WHAT IS REQUIRED:
Print only the line with "Telcos and digital" and the lines after it, ending with the last line of the material, each exactly as it stands.

RECORDS FOR THE TASK:
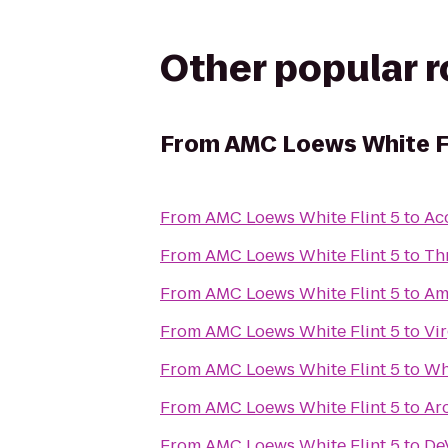
Other popular 
From
AMC Loews White Fl
From
AMC Loews White Flint 5
to
Ac
From
AMC Loews White Flint 5
to
Thr
From
AMC Loews White Flint 5
to
Am
From
AMC Loews White Flint 5
to
Vi
From
AMC Loews White Flint 5
to
Wh
From
AMC Loews White Flint 5
to
Ar
From
AMC Loews White Flint 5
to
De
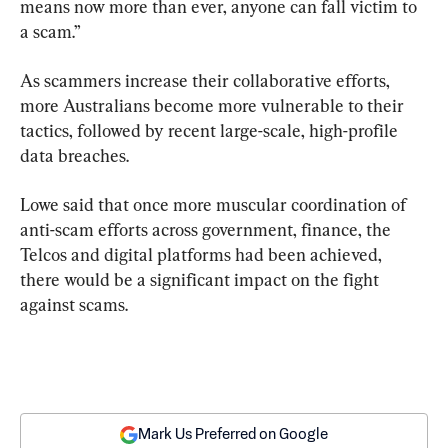
means now more than ever, anyone can fall victim to 
a scam.”
As scammers increase their collaborative efforts, 
more Australians become more vulnerable to their 
tactics, followed by recent large-scale, high-profile 
data breaches.
Lowe said that once more muscular coordination of 
anti-scam efforts across government, finance, the 
Telcos and digital platforms had been achieved, 
there would be a significant impact on the fight 
against scams.
Mark Us Preferred on Google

RESULT OF THE EXERCISE:
Telcos and digital platforms had been achieved, 
there would be a significant impact on the fight 
against scams.
Mark Us Preferred on Google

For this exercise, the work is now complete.